The clearest evidence spilled out in January 1995 in a nuclear deal signed between Iran and Russia. After the U.S. strongly protested the agreement, Russian President Boris Yeltsin acknowledged that the agreement did in fact contain a military “component” and he announced that he was voiding that portion: “But it is true that the contract does contain components of civilian and military nuclear energy. Now we have agreed to separate those two. In as much as they relate to the military component and the potential for creating weapons grade fuel and other matters–the centrifuge, the construction of shafts–we have decided to exclude those aspects from the contract.”

Such statements make Iranian claims that they do not desire to have nuclear weapons appear to be bald-faced lies.

There is still more historical evidence.

Then-Ukrainian President Leonid Kucha was quoted as saying that Iran was seeking help from his nation to build nuclear weapons: “We need oil from Iran because Russia is strangling us.
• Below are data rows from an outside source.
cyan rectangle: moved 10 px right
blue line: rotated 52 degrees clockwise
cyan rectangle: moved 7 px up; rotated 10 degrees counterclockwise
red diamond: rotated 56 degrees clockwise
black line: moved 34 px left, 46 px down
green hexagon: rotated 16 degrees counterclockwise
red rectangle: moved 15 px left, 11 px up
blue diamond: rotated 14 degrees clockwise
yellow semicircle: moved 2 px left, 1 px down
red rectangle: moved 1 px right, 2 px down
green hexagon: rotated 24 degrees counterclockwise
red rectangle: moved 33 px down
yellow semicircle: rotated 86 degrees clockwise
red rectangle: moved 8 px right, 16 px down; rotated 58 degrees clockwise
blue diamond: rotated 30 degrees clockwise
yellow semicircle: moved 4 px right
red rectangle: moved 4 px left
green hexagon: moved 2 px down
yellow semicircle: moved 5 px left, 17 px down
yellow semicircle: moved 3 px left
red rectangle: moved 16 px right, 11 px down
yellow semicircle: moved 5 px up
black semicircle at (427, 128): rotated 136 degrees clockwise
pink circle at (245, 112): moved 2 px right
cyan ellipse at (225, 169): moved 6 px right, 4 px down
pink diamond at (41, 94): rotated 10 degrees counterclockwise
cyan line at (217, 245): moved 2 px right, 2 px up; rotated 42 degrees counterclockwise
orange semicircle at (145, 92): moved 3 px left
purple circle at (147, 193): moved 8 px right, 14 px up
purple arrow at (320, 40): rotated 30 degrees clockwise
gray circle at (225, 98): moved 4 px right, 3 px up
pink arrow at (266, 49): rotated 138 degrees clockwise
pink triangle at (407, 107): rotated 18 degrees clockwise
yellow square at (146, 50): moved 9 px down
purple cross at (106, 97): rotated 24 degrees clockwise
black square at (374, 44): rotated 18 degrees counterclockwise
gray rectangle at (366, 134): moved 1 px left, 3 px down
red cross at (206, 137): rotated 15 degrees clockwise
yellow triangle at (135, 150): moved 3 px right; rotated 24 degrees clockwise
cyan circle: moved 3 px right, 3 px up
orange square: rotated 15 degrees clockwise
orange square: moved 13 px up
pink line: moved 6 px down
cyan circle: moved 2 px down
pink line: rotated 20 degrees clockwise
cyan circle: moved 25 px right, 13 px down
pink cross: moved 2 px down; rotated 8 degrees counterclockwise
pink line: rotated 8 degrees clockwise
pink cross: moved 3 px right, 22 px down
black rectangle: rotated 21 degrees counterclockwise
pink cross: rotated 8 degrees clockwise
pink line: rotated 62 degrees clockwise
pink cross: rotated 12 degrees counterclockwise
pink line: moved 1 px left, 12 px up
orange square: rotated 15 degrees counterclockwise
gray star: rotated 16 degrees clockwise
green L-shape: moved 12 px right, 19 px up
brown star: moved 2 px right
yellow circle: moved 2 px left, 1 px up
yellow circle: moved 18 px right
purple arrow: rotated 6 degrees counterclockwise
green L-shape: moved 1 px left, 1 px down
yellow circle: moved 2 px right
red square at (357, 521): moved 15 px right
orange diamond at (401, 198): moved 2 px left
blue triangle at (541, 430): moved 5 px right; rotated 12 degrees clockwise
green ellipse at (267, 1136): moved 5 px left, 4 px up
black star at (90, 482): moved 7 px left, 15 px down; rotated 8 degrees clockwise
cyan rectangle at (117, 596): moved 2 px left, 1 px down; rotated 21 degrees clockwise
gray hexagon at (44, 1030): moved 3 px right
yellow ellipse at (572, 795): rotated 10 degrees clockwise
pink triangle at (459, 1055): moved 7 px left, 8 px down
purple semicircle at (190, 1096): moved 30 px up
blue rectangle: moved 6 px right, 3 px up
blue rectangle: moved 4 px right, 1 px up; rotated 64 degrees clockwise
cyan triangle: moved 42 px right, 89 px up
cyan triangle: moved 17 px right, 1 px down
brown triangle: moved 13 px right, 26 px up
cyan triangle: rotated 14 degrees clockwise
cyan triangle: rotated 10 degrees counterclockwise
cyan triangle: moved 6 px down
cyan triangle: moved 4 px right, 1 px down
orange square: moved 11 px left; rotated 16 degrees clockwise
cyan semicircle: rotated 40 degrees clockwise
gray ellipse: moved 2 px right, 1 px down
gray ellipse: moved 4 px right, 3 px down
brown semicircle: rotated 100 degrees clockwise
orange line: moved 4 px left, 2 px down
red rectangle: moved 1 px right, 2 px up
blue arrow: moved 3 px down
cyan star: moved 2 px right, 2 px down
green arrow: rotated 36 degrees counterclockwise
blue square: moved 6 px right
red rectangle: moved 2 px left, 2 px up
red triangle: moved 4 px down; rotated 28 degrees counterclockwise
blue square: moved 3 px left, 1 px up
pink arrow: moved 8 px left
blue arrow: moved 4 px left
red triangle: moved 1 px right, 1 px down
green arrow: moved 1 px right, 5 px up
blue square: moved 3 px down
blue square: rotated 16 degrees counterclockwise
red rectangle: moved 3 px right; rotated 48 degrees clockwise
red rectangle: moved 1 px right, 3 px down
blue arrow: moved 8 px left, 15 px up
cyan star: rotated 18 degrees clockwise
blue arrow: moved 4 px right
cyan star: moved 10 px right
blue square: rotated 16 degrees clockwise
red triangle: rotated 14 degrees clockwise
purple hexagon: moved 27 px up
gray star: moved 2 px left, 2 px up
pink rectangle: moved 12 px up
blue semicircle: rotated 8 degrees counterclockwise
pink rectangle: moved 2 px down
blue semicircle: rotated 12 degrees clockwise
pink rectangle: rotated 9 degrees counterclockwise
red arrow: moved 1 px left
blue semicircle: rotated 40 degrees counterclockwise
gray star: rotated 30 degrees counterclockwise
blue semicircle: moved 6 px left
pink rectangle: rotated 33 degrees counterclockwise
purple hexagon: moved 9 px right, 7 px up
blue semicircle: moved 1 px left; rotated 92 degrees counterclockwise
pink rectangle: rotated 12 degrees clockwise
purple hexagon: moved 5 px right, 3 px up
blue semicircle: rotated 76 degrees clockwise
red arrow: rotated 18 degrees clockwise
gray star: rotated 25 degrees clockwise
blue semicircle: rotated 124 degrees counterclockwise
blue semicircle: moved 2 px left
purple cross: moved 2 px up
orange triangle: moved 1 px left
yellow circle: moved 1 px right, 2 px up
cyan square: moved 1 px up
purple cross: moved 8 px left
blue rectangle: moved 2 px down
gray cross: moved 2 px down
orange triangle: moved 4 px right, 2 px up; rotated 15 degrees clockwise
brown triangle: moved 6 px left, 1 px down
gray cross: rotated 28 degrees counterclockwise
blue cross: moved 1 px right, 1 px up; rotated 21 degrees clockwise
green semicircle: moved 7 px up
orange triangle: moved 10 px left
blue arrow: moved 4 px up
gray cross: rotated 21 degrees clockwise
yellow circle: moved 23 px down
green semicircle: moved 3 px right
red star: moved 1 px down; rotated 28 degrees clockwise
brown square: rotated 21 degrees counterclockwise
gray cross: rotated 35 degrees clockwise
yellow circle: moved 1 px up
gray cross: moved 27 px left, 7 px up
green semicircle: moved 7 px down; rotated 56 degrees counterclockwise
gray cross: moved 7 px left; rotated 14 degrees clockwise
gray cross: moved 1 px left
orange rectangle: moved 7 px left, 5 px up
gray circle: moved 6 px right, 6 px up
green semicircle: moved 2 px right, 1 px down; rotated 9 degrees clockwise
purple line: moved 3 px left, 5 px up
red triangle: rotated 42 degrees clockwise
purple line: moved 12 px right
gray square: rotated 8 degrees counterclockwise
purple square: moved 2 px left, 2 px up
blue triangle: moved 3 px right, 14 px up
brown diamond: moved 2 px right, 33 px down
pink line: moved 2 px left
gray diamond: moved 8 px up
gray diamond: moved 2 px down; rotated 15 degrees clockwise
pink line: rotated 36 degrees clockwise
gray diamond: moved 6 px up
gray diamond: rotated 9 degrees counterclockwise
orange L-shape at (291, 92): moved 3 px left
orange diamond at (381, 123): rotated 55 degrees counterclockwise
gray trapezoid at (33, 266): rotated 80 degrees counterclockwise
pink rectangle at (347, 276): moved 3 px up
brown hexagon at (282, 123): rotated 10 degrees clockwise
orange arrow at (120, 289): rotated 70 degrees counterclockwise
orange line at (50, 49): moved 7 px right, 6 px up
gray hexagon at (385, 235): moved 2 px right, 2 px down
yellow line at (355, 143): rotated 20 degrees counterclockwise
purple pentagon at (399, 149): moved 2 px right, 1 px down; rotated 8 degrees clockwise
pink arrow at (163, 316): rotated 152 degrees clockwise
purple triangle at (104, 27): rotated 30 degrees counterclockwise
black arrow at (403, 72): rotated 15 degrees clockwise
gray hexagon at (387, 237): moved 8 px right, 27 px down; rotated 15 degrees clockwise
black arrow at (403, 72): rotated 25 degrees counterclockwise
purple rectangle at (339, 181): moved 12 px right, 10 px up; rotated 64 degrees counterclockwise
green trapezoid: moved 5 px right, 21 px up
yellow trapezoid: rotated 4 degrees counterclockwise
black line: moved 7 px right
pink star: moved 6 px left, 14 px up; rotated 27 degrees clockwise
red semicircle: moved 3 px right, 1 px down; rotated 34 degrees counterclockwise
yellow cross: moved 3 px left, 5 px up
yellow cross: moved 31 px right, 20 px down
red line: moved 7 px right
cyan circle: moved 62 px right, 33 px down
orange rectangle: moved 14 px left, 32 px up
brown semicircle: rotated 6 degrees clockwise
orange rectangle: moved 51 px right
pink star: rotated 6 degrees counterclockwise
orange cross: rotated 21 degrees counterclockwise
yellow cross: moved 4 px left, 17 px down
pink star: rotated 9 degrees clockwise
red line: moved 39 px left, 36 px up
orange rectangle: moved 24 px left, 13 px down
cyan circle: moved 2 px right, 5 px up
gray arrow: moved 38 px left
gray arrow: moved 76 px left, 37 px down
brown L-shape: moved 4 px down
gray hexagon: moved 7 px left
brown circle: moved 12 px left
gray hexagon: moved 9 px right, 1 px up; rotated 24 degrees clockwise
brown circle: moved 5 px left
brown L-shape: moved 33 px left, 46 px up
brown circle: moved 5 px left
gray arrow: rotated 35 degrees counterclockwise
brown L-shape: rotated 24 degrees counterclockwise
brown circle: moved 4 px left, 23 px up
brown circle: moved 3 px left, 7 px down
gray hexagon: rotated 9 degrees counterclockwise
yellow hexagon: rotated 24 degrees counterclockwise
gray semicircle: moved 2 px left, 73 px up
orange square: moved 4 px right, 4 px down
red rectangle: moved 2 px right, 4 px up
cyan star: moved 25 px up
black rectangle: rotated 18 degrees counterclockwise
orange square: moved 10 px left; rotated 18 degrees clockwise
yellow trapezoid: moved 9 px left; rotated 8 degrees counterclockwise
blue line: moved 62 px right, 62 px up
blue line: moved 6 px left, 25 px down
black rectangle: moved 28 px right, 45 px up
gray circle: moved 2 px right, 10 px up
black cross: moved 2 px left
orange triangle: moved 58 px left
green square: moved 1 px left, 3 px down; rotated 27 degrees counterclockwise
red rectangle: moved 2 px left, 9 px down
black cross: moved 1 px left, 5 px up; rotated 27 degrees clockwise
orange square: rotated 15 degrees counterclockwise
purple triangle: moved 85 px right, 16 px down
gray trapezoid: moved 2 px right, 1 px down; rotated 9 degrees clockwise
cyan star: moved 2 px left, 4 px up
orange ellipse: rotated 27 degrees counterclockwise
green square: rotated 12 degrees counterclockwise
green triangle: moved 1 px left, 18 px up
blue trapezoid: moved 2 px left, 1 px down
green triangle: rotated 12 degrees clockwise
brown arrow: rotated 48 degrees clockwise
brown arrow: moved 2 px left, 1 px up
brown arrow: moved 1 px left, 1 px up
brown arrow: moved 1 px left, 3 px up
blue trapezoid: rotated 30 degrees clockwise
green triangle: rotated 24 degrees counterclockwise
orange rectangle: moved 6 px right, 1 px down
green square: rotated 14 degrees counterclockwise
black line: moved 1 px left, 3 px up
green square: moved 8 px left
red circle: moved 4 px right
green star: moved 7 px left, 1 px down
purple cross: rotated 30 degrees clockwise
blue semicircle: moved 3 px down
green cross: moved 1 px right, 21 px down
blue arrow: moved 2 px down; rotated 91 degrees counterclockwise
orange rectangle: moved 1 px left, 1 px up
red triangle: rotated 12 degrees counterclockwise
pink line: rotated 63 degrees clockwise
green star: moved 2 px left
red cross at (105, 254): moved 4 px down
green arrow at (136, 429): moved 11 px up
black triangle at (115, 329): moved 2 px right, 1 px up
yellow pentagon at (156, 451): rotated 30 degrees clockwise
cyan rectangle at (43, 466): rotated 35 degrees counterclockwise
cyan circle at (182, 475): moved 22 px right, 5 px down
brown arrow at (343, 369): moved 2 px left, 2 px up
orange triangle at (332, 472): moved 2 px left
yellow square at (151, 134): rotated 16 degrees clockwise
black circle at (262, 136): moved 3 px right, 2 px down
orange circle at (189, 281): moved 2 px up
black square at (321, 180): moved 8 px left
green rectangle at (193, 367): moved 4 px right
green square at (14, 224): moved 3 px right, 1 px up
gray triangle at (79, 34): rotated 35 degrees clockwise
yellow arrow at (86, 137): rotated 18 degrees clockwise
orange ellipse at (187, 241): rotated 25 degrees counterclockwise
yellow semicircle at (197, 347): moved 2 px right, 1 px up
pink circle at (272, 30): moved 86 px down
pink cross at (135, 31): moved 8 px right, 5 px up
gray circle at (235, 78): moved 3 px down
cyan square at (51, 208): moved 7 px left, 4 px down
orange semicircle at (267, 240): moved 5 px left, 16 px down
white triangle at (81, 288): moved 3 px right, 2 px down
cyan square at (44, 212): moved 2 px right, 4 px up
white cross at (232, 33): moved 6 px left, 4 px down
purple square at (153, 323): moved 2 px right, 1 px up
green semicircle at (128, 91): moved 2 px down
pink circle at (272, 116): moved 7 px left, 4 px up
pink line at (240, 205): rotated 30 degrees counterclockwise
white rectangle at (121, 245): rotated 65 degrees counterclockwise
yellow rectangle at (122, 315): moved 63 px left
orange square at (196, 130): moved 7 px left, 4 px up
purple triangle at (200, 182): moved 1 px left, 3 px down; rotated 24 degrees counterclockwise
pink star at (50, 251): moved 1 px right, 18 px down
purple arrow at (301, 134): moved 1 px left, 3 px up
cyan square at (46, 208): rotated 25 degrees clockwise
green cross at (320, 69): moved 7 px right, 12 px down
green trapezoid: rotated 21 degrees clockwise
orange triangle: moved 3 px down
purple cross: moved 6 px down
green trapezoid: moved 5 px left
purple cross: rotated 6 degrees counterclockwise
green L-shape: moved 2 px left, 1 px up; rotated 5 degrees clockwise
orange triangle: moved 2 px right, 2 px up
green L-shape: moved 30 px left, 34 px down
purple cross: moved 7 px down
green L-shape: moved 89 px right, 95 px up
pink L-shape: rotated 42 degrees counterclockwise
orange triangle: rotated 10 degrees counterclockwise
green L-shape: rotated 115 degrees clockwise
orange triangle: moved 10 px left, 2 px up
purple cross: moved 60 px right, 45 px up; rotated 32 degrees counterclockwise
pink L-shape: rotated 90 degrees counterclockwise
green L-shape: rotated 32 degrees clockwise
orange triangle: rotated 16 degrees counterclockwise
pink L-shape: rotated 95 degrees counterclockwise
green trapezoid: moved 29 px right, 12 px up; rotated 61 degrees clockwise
We have no intention of responding to the repeated request by the Iranians to share with them know-how on nuclear weapons, or to sell them any equipment in this field.”

Despite all this evidence, as well as Iran’s support for terrorism, the West has sat by and watched as Iran’s nuclear program progressed.

In fact, official statements from US government officials going back as far as 17 years indicate that we have known the true nature of Iran’s nuclear program for some time, but chose to ignore it.

In January 1994, Undersecretary of State for International Security, Lynn Davis, told USA Today that “Iran’s actions leave little doubt that Tehran is intent upon developing nuclear weapons capabilities.” Davis went on to say that “Iran’s nuclear acquisitions are inconsistent with any rational civil nuclear program.”

Perhaps the best weapons we have to prevent Iran from becoming a nuclear power and sponsoring Jihadist terrorism are economic. So why then is The Economist celebrating an improving Iranian economy?

We should all be hoping that the Iranian economy collapses and that they completely run out of money with which to carry out their nefarious operations. In fact, we shouldn’t be just hoping for it, the West should be doing all that it can to strangle Iran’s economy.

Just who’s side is The Economist on?